Following questioning by the University’s Campus Police, Barkley was taken to the Wood County Justice Center.

Haase was transported to Wood County Hospital following the incident, and was then transferred to St. Vincent’s in Toledo, where she was treated and released.

Haase sustained four separate lacerations on her skull, two contusions to the face and chin, a burn on her left arm and a skull fracture.

Sergeant Dennis Ehlers spoke with students on the floor after the incident to calm them and inform them of the counseling center’s resources.

Other floor residents remain shaken by the incident.

‘We had just gone to bed and heard screaming and she was sitting right by our door, and she was all bloody,’ said Emily Bodart, freshman. ‘Then we went down to the front desk to tell them.’

Other students tried to comfort Haase.

‘We were all just sitting with her,’ said Jessica Jackson, freshman.

Screams could be heard by other residents, according to Kara Hendrick, freshman.

‘I was in my room sleeping and my roommate said ‘do you hear all that?’ and we heard all this screaming,’ she said.

Following questioning, Haase was carted out of the residence hall.

‘They [the police] were asking her questions and stuff and they took her out on a stretcher,’ Bodart said.

Following the commotion, students remained shook up, Bodart said.

‘When we saw her [Haase] we thought she was attacked outside or something,’ Bodart said. ‘Everything happened really fast. It was crazy.’

Others lost sleep during the commotion.

‘A lot of people were really tired for class the next day,’ Bodart said. ‘I’ve never seen anything like that before.’

The details of the assault remain vague for the residents.

‘We don’t know what exactly happened in the room,’ Jackson said. ‘We only know what happened in the hall.’

Henrick echoed Jackson’s experience.

‘They [police] weren’t allowed to tell us what happened, they said it was confidential,’ she said.

Only a few days into the semester residents hadn’t gotten to know Barkley yet, Bodart said.

‘Our floor is really close but she never came to talk to anyone, she seemed kind of [agitated],’ she said.

The incident was an ironic start for the semester, Henrick said.

‘It was weird, when I first came here my mom was concerned about safety,’ she said. ‘But I trust my roommate.’

According to Bodart, there was a meeting on the floor with the resident advisors and the hall director following the incident.

Haase later returned to get her belongings, according to Jackson.

‘When she came back she had stitches on her face,’ she said. ‘She seems to be physically doing OK. We know she’s not coming back this semester.’

According to Bodart, floor residents are collecting money to send flowers to Haase.

The University won’t stand for these acts, according to Ed Whipple, vice-president of Student Affairs.

‘I think any incident where there is alleged violence we take very seriously, and it’s something we’re not going to tolerate,’ he said.

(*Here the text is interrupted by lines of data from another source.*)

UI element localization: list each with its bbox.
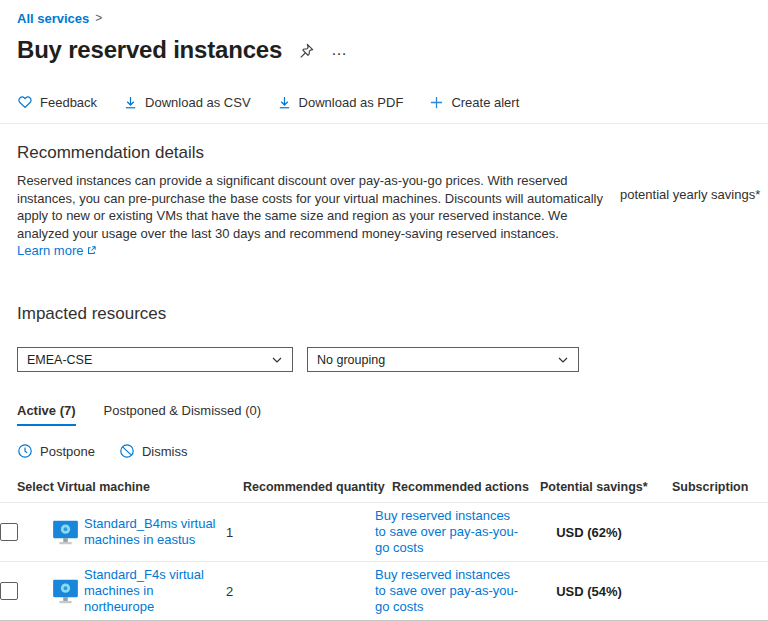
toolbar-divider xyxy=(0,123,768,124)
create-alert-label: Create alert xyxy=(451,95,519,110)
recommendation-details-section: Recommendation details Reserved instance… xyxy=(17,143,768,258)
blocked-icon xyxy=(119,443,135,459)
col-recommended-actions: Recommended actions xyxy=(392,480,540,494)
heart-icon xyxy=(17,94,33,110)
download-csv-button[interactable]: Download as CSV xyxy=(123,95,251,110)
scope-filter-dropdown[interactable]: EMEA-CSE xyxy=(17,347,293,372)
feedback-button[interactable]: Feedback xyxy=(17,94,97,110)
page-title: Buy reserved instances xyxy=(17,36,282,64)
scope-filter-value: EMEA-CSE xyxy=(27,353,92,367)
grouping-dropdown[interactable]: No grouping xyxy=(307,347,579,372)
impacted-resources-heading: Impacted resources xyxy=(17,304,768,324)
potential-savings-value: USD (54%) xyxy=(523,584,655,599)
table-row: Standard_F4s virtual machines in northeu… xyxy=(0,562,768,621)
table-row: Standard_B4ms virtual machines in eastus… xyxy=(0,503,768,562)
vm-link[interactable]: Standard_B4ms virtual machines in eastus xyxy=(84,516,216,548)
learn-more-link[interactable]: Learn more xyxy=(17,243,97,258)
recommendation-text: Reserved instances can provide a signifi… xyxy=(17,172,623,242)
plus-icon xyxy=(429,95,444,110)
filters-row: EMEA-CSE No grouping xyxy=(17,347,768,372)
toolbar: Feedback Download as CSV Download as PDF… xyxy=(17,90,768,114)
download-csv-label: Download as CSV xyxy=(145,95,251,110)
row-select-checkbox[interactable] xyxy=(0,582,18,600)
grouping-value: No grouping xyxy=(317,353,385,367)
col-virtual-machine: Virtual machine xyxy=(57,480,243,494)
more-options-icon[interactable]: … xyxy=(331,45,348,55)
download-icon xyxy=(277,95,292,110)
learn-more-label: Learn more xyxy=(17,243,83,258)
breadcrumb: All services > xyxy=(0,0,768,26)
recommendation-details-heading: Recommendation details xyxy=(17,143,768,163)
recommended-quantity-value: 2 xyxy=(226,584,375,599)
create-alert-button[interactable]: Create alert xyxy=(429,95,519,110)
download-pdf-button[interactable]: Download as PDF xyxy=(277,95,404,110)
col-select: Select xyxy=(17,480,57,494)
postpone-button[interactable]: Postpone xyxy=(17,443,95,459)
virtual-machine-icon xyxy=(52,579,79,604)
command-bar: Postpone Dismiss xyxy=(17,443,768,459)
clock-icon xyxy=(17,443,33,459)
recommended-quantity-value: 1 xyxy=(226,525,375,540)
recommended-action-link[interactable]: Buy reserved instances to save over pay-… xyxy=(375,508,521,556)
buy-reserved-instances-page: All services > Buy reserved instances … … xyxy=(0,0,768,621)
potential-yearly-savings-label: potential yearly savings* xyxy=(620,187,760,202)
breadcrumb-all-services-link[interactable]: All services xyxy=(17,11,89,26)
row-select-checkbox[interactable] xyxy=(0,523,18,541)
table-header-row: Select Virtual machine Recommended quant… xyxy=(0,472,768,503)
postpone-label: Postpone xyxy=(40,444,95,459)
chevron-down-icon xyxy=(271,354,283,366)
download-pdf-label: Download as PDF xyxy=(299,95,404,110)
recommendations-table: Select Virtual machine Recommended quant… xyxy=(0,472,768,621)
virtual-machine-icon xyxy=(52,520,79,545)
pin-icon[interactable] xyxy=(298,42,315,59)
col-recommended-quantity: Recommended quantity xyxy=(243,480,392,494)
tab-bar: Active (7) Postponed & Dismissed (0) xyxy=(17,403,768,426)
external-link-icon xyxy=(86,245,97,256)
tab-postponed-dismissed[interactable]: Postponed & Dismissed (0) xyxy=(104,403,262,426)
potential-savings-value: USD (62%) xyxy=(523,525,655,540)
dismiss-label: Dismiss xyxy=(142,444,188,459)
vm-link[interactable]: Standard_F4s virtual machines in northeu… xyxy=(84,567,216,615)
tab-active[interactable]: Active (7) xyxy=(17,403,76,426)
dismiss-button[interactable]: Dismiss xyxy=(119,443,188,459)
chevron-down-icon xyxy=(557,354,569,366)
recommended-action-link[interactable]: Buy reserved instances to save over pay-… xyxy=(375,567,521,615)
col-subscription: Subscription xyxy=(672,480,768,494)
download-icon xyxy=(123,95,138,110)
feedback-label: Feedback xyxy=(40,95,97,110)
title-row: Buy reserved instances … xyxy=(17,34,768,66)
col-potential-savings: Potential savings* xyxy=(540,480,672,494)
breadcrumb-separator-icon: > xyxy=(95,11,102,25)
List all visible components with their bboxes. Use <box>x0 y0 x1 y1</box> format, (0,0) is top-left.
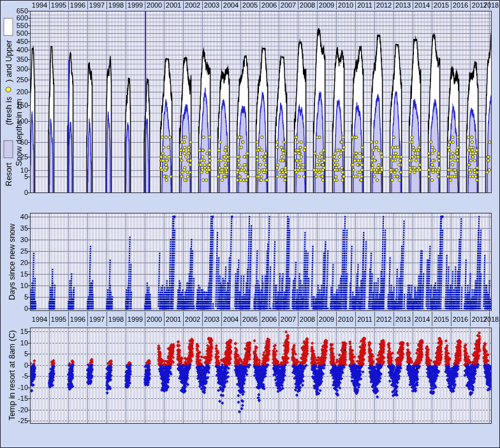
axis-label-temp: Temp in resort at 8am (C) <box>8 330 17 421</box>
axis-label-snow-depths: Snow depths in cm <box>15 99 24 166</box>
snow-history-chart: Resort (fresh is ) and Upper Snow depths… <box>0 0 500 448</box>
upper-color-swatch <box>4 18 13 36</box>
resort-label: Resort <box>4 163 13 186</box>
axis-label-snow-legend: Resort (fresh is ) and Upper <box>4 18 13 186</box>
fresh-label-suffix: ) and Upper <box>4 40 13 82</box>
fresh-label-prefix: (fresh is <box>4 97 13 125</box>
axis-label-days-since-snow: Days since new snow <box>8 224 17 300</box>
resort-color-swatch <box>4 140 13 158</box>
chart-canvas <box>0 0 500 448</box>
fresh-snow-dot-icon <box>6 87 11 92</box>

Respect remains a core value at the University, Whipple said.

‘In a living community it’s critical that people respect each other,’ he said. ‘Some students respect each other and understand that but others don’t know what that means to respect each other.’

Students who may find themselves in a similar situation are advised to get help immediately, said Detective Tim James of the Department of Public Safety.

‘They should just call the police immediately unless they are injured and need medical assistance,’ he said. ‘They just have to communicate effectively if they can sense a dispute has gone to a level they can’t handle, they need to go to a RA or Hall Director for help.’